↓

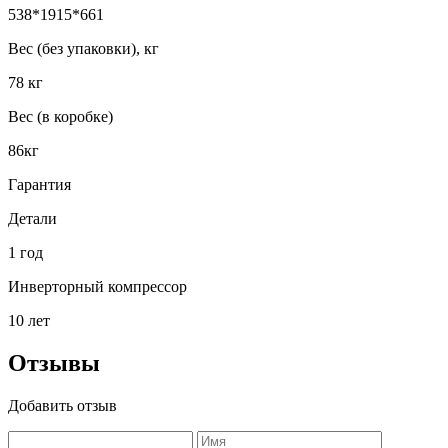
538*1915*661
Вес (без упаковки), кг
78 кг
Вес (в коробке)
86кг
Гарантия
Детали
1 год
Инверторный компрессор
10 лет
Отзывы
Добавить отзыв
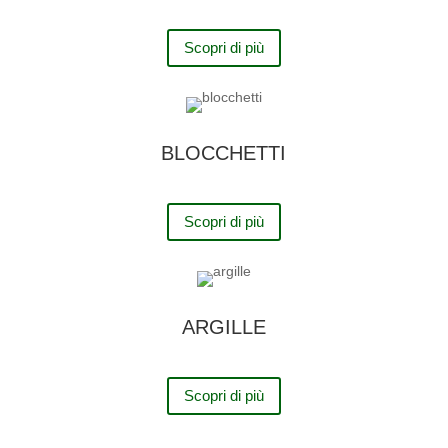
Scopri di più
BLOCCHETTI
Scopri di più
ARGILLE
Scopri di più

↑

◆ Activity
Retype the records above exactly, and keep any picture out of what you write.

◆ Response
538*1915*661
Вес (без упаковки), кг
78 кг
Вес (в коробке)
86кг
Гарантия
Детали
1 год
Инверторный компрессор
10 лет
Отзывы
Добавить отзыв
Scopri di più
BLOCCHETTI
Scopri di più
ARGILLE
Scopri di più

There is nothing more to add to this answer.